For others, the proceedings against Milosevic represent another example of the selective justice of the international legal system. Pinochet has been allowed to avoid a trial despite very serious crimes in Chile. Henry Kissinger has not even been indicted for his many offenses. And when victims of the 1982 Lebanon massacre charged Ariel Sharon with war crimes recently in a Belgian court, the Belgian government apologized and expressed its embarrassment. Close to half a billion US dollars have been spent on the tribunal for the former Yugoslavia, the UN has raised only $34 million to create a court to prosecute RUF leader Foday Sankoh for atrocities committed in Sierra Leone. Foday is alleged to have, among other things, used drugs and intimidation tactics to force children to fight his battles. As a representative of Human Rights Watch noted, "The people of Sierra Leone are no less human beings. The kids that are being slaughtered were also kids - they had hopes, they had dreams."

A Desperate, 'Quick' Solution - Technology

The UNDP Human Development Report has just been released. We had been wondering what to expect after respected guru Richard Jolly was replaced by World Banker Nancy Birdsall. Sure enough, the report turned out to be a celebration of technology as a fix for world poverty. Worst of all, the report made a controversial endorsement of genetically modified foods. The report insists out that scientific breakthroughs have been the key to improving the social standards in poor countries. It hails new technological innovations and knowledge diffusion as a means to spread prosperity across the globe, but fails to acknowledge that all too often technology can deepen inequality and poverty.

The report tends to assume that technology will diffuse 'automatically' in a free market environment. But more than ever, the results of scientific research are protected by patents and other kinds of intellectual property rights that restricts their diffusion.

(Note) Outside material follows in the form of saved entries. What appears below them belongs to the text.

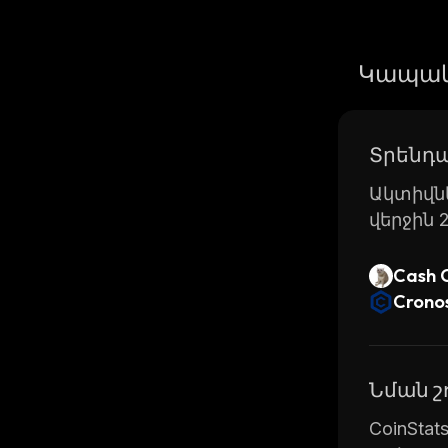
Կապակ
Տրենդա
Ակտիվնե
վերջին 
Cash 
Crono
Նման 
CoinSta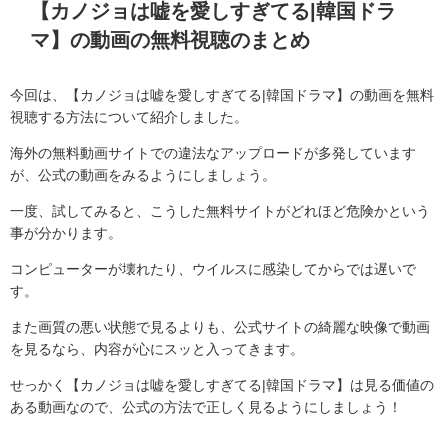
【カノジョは嘘を愛しすぎてる
|
韓国ドラ
マ】の動画の無料視聴のまとめ
今回は、【カノジョは嘘を愛しすぎてる
|
韓国ドラマ】の動画を無料
視聴する方法について紹介しました。
海外の無料動画サイトでの違法なアップロードが多発しています
が、公式の動画をみるようにしましょう。
一度、試してみると、こうした無料サイトがどれほど危険かという
事が分かります。
コンピューターが壊れたり、ウイルスに感染してからでは遅いで
す。
また画質の悪い状態で見るよりも、公式サイトの綺麗な映像で動画
を見るなら、内容が心にスッと入ってきます。
せっかく【カノジョは嘘を愛しすぎてる
|
韓国ドラマ】は見る価値の
ある動画なので、公式の方法で正しく見るようにしましょう！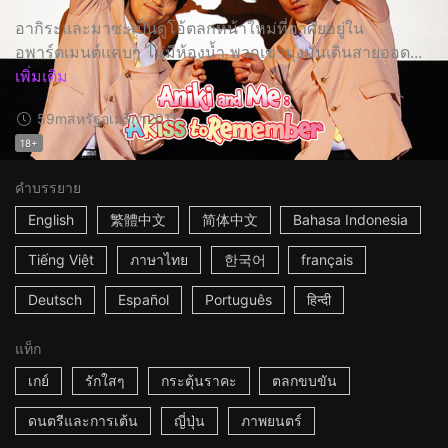
อากิระและมาซะเป็นดูโอ้ตลกหน้าใหม่ที่อาศัยอยู่ใน
อพาร์ตเมนต์แคบๆ ไม่มีห้องน้ำ พวกเขามุ่งมั่นเดินสายออด...
เพิ่มเติม
59m
สหรัฐอเมริกา
2011
18+
คำบรรยาย
English
繁體中文
简体中文
Bahasa Indonesia
Tiếng Việt
ภาษาไทย
한국어
français
Deutsch
Español
Português
हिन्दी
แท็ก
เกย์
รักใสๆ
กระตุ้นราคะ
ตลกขบขัน
ดนตรีและการเต้น
ญี่ปุ่น
ภาพยนตร์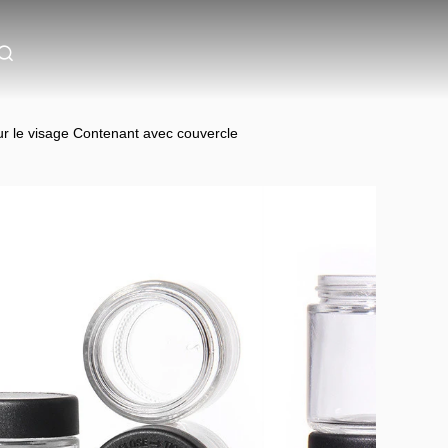
r le visage Contenant avec couvercle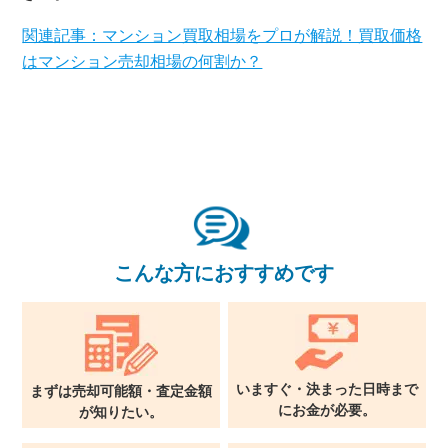
関連記事：マンション買取相場をプロが解説！買取価格
はマンション売却相場の何割か？
×
無料査定・売却相談
10時～18時/水曜日定休
東京本社
こんな方におすすめです
0120-900-881
関西支社
0120-711-018
いますぐ・決まった日時まで
まずは売却可能額・査定金額
に
お金が必要。
が
知りたい。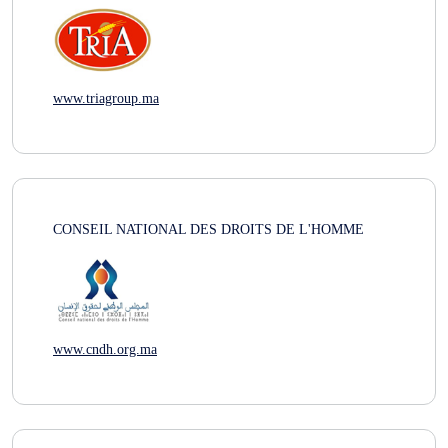
www.triagroup.ma
CONSEIL NATIONAL DES DROITS DE L'HOMME
www.cndh.org.ma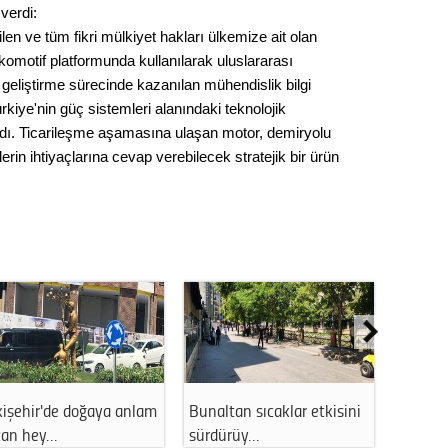
verdi:
Op. D
rilen ve tüm fikri mülkiyet hakları ülkemize ait olan
okomotif platformunda kullanılarak uluslararası
Sağlığı
 geliştirme sürecinde kazanılan mühendislik bilgi
ürkiye'nin güç sistemleri alanındaki teknolojik
aşıdı. Ticarileşme aşamasına ulaşan motor, demiryolu
Uzm. 
erin ihtiyaçlarına cevap verebilecek stratejik bir ürün
Vatand
M. M
Hayır,
Seda
kişehir'de sağlık ocağı
Eskişehir'in göbeğinde
Eskişeh
vresi a…
yürek sızlat…
direks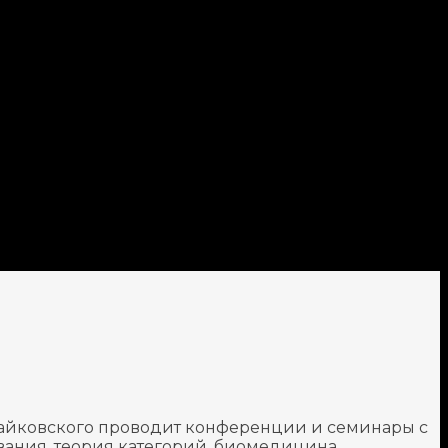
айковского проводит конференции и семинары с
вания, теория категорий, биомедицина,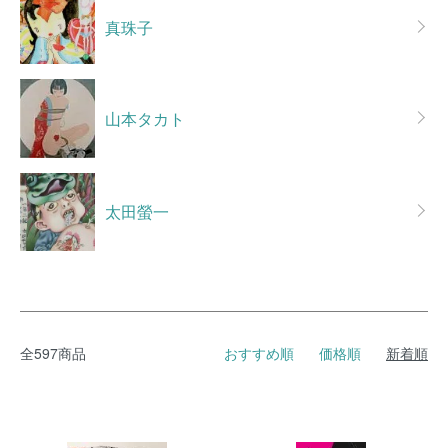
真珠子
山本タカト
太田螢一
全597商品
おすすめ順
価格順
新着順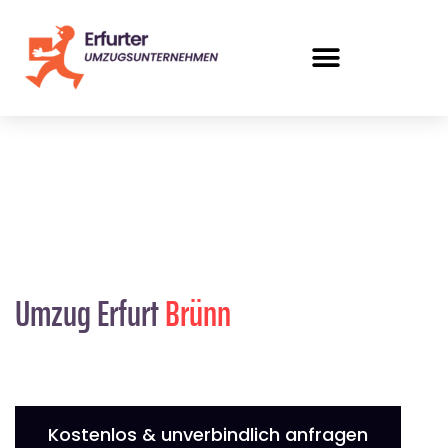
Umzug Erfurt
Brünn
Kostenlos & unverbindlich anfragen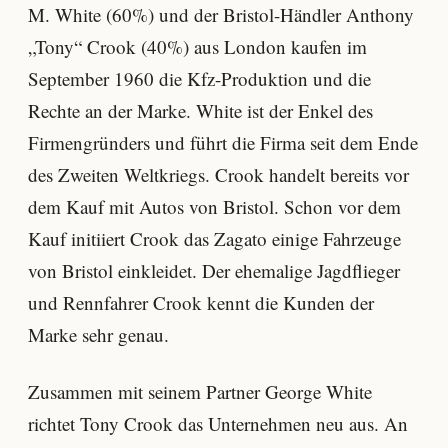
M. White (60%) und der Bristol-Händler Anthony
„Tony“ Crook (40%) aus London kaufen im
September 1960 die Kfz-Produktion und die
Rechte an der Marke. White ist der Enkel des
Firmengründers und führt die Firma seit dem Ende
des Zweiten Weltkriegs. Crook handelt bereits vor
dem Kauf mit Autos von Bristol. Schon vor dem
Kauf initiiert Crook das Zagato einige Fahrzeuge
von Bristol einkleidet. Der ehemalige Jagdflieger
und Rennfahrer Crook kennt die Kunden der
Marke sehr genau.
Zusammen mit seinem Partner George White
richtet Tony Crook das Unternehmen neu aus. An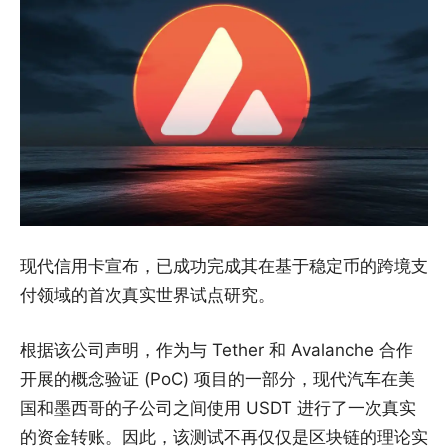
现代信用卡宣布，已成功完成其在基于稳定币的跨境支
付领域的首次真实世界试点研究。
根据该公司声明，作为与 Tether 和 Avalanche 合作
开展的概念验证 (PoC) 项目的一部分，现代汽车在美
国和墨西哥的子公司之间使用 USDT 进行了一次真实
的资金转账。因此，该测试不再仅仅是区块链的理论实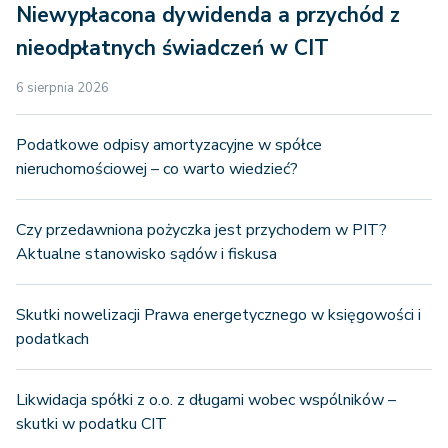
Niewypłacona dywidenda a przychód z
nieodpłatnych świadczeń w CIT
6 sierpnia 2026
Podatkowe odpisy amortyzacyjne w spółce
nieruchomościowej – co warto wiedzieć?
Czy przedawniona pożyczka jest przychodem w PIT?
Aktualne stanowisko sądów i fiskusa
Skutki nowelizacji Prawa energetycznego w księgowości i
podatkach
Likwidacja spółki z o.o. z długami wobec wspólników –
skutki w podatku CIT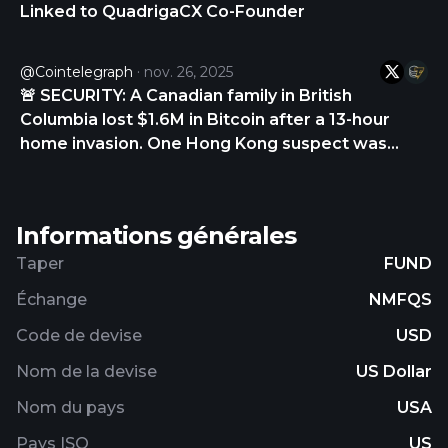
Linked to QuadrigaCX Co-Founder
@Cointelegraph
nov. 26, 2025
🚨 SECURITY: A Canadian family in British
Columbia lost $1.6M in Bitcoin after a 13-hour
home invasion. One Hong Kong suspect was
sentenced to seven years, while three
accomplices remain at large.
https://t.co/GGnvFO8bi1
Informations générales
Taper
FUND
Échange
NMFQS
Code de devise
USD
Nom de la devise
US Dollar
Nom du pays
USA
Pays ISO
US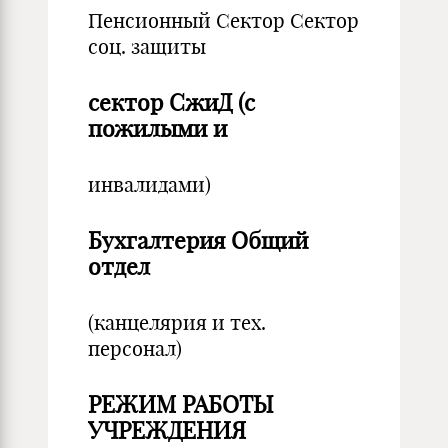
Пенсионный Сектор Сектор
соц. защиты
сектор СжиД (с
пожилыми и
инвалидами)
Бухгалтерия Общий
отдел
(канцелярия и тех.
персонал)
РЕЖИМ РАБОТЫ
УЧРЕЖДЕНИЯ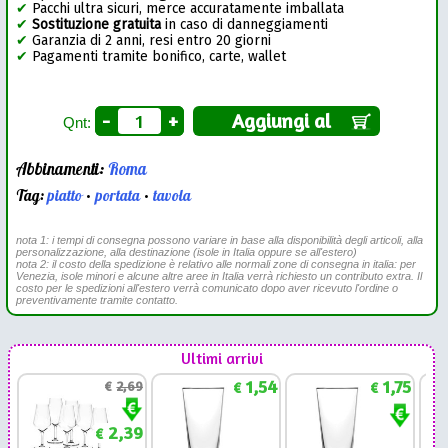
✔
Pacchi ultra sicuri, merce accuratamente imballata
✔
Sostituzione gratuita
in caso di danneggiamenti
✔
Garanzia di 2 anni, resi entro 20 giorni
✔
Pagamenti tramite bonifico, carte, wallet
-
+
Aggiungi al
Qnt:
Abbinamenti:
Roma
Tag:
piatto
•
portata
•
tavola
nota 1: i tempi di consegna possono variare in base alla disponibilità degli articoli, alla
personalizzazione, alla destinazione (isole in Italia oppure se all'estero)
nota 2: il costo della spedizione è relativo alle normali zone di consegna in italia: per
Venezia, isole minori e alcune altre aree in Italia verrà richiesto un contributo extra. Il
costo per le spedizioni all'estero verrà comunicato dopo aver ricevuto l'ordine o
preventivamente tramite contatto.
Ultimi arrivi
1,54
1,75
€
2,69
€
€
2,39
€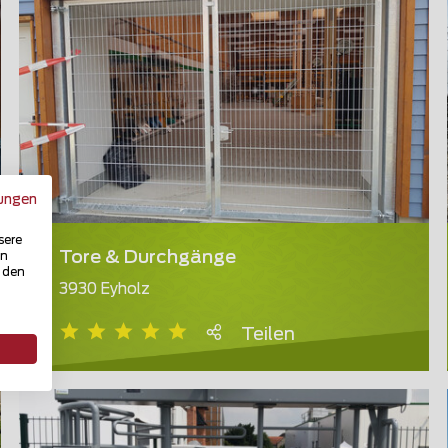
ungen
sere
Tore & Durchgänge
in
u den
3930 Eyholz
Teilen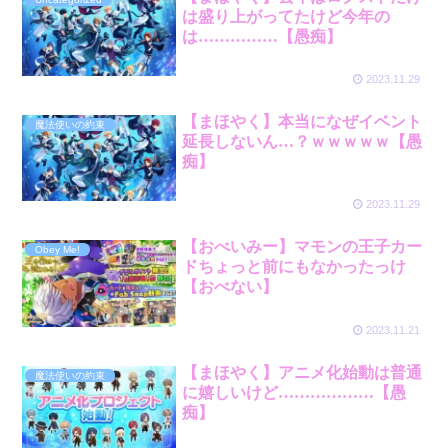
は盛り上がってたけど今年の
は……………【愚痴】
2023.11.29
【まほやく】本当になぜイベント
魔法使いの約束
延長しないん…？ｗｗｗｗｗ【愚
痴】
2023.11.29
【おべいみー】マモンの王子カー
Obey Me!
ドちょっと前にもなかったっけ
【おべない】
2023.11.21
【まほやく】アニメ化始動は普通
魔法使いの約束
に嬉しいけど………………【愚
痴】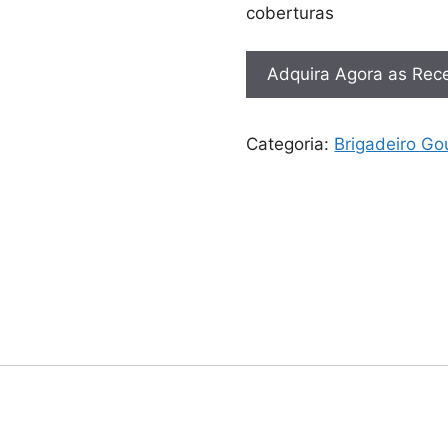
coberturas
Adquira Agora as Rece
Categoria:
Brigadeiro Go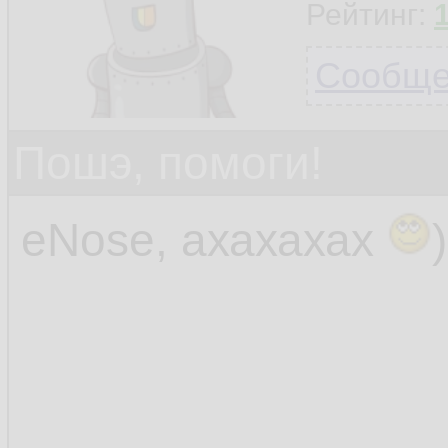
Рейтинг:
Сообщен
Пошэ, помоги!
eNose, ахахахах
)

The report acknowledges that high product prices and global "market failures" impede technological advancement. The report also acknowledges that "technology is created in response to market pressure - not the needs of poor people, who have little purchasing power."

The report enthusiastically focuses on the tremendous benefits that the poor in developing nations will gain through the introduction of newer technologies. It affirms that with the internet, farmers in developing countries can access information about crop prices and weather and even gain direct access to the market, thereby cutting out the middle man. But how many African farmers are going to buy computers, when they don't even have access to electricity and phone service. Basic needs such as food and shelter must come first. Access to clean water, education, health care, and adequate housing is much more crucial for long-term development.

The Human Development Report was born just over a decade ago as an argument with the World Bank's World Development Report. This year's version leads us to wonder whether the HDR still has a voice separate and independent from the Bank, or whether it will now become just another voice in the Washington Consensus chorus.